## Task item
Each line containing the string "Nixle" should be copied out of the entries.

## The input

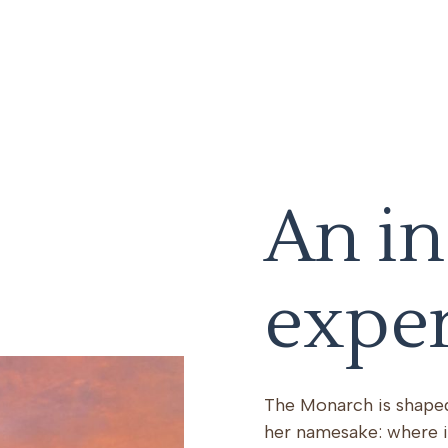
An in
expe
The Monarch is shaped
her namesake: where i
---
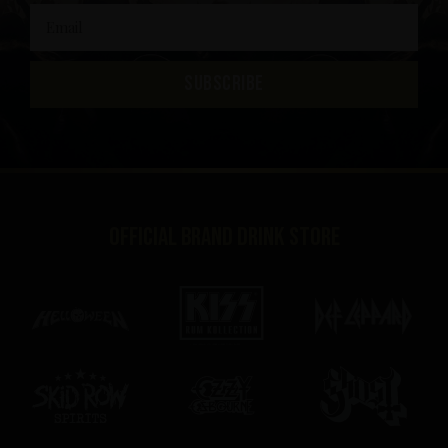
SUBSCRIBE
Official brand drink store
--
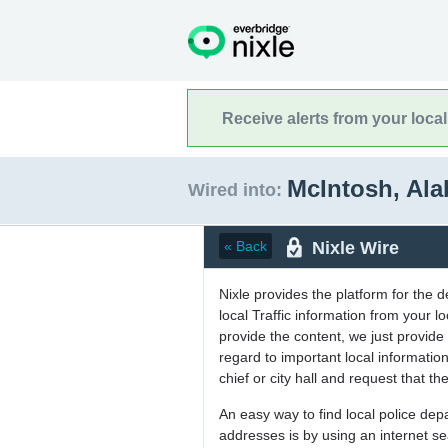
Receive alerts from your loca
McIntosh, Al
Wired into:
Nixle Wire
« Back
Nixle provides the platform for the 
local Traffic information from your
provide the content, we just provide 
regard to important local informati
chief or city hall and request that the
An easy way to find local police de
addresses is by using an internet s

## Expected output
Nixle Wire
Nixle provides the platform for the 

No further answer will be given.